Buying a plasma display? Well, join the crowd

Sept. 1, 2005
High-performing small projectors, flat-panel LCDs with richer colors, and rear-projection televisions that offer smaller footprints continue to drive the market for projection and display technologies.

That was the consensus of industry analysts at the InfoComm 4th Annual Projection Summit who shared their forecasts for the $12 billion worldwide projection market.
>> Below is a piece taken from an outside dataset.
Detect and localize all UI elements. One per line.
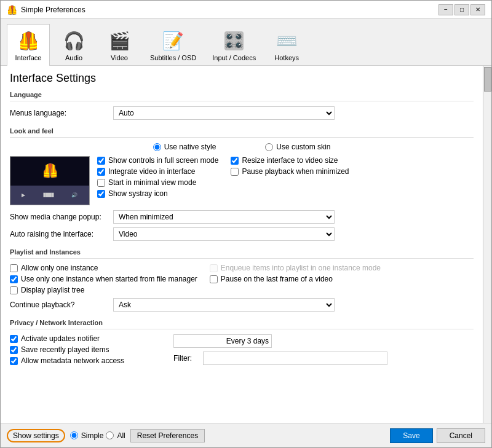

InfoComm, produced by the International Communications Industries Association, Inc., brings together component manufacturers and companies that make entire displays.

Analysts from six leading market research firms made predictions in several projection categories:

Presentation front projection sales will expand from 3.1 million units in 2004 to between 6.4 and 12.9 million in 2009. Rear projection TV sales of 5.7 million in 2004 will grow to between 6.9 and 12 million units in 2009. And front projection TV sales are expected to grow from 500,000 units last year to between 2 and 4.3 million in 2009.

Sales of flat panel (plasma) displays to consumers will leap from 2.1 million units in 2004 to between 9.2 and 18.6 million in 2009. And plasma sales to business will reach between 1.3 and 2.2 million units in 2009, versus 400,000 in 2004.

Consumer sales of Active Matrix LCDs (AMLCDs) (30 in. and larger), which totaled 1.2 million units in 2004, will expand to between 20.7 and 37.0 million in 2009. Finally, business sales of AMLCDs are expected to grow from 100,000 units in 2004 to about 1.1 million in 2009.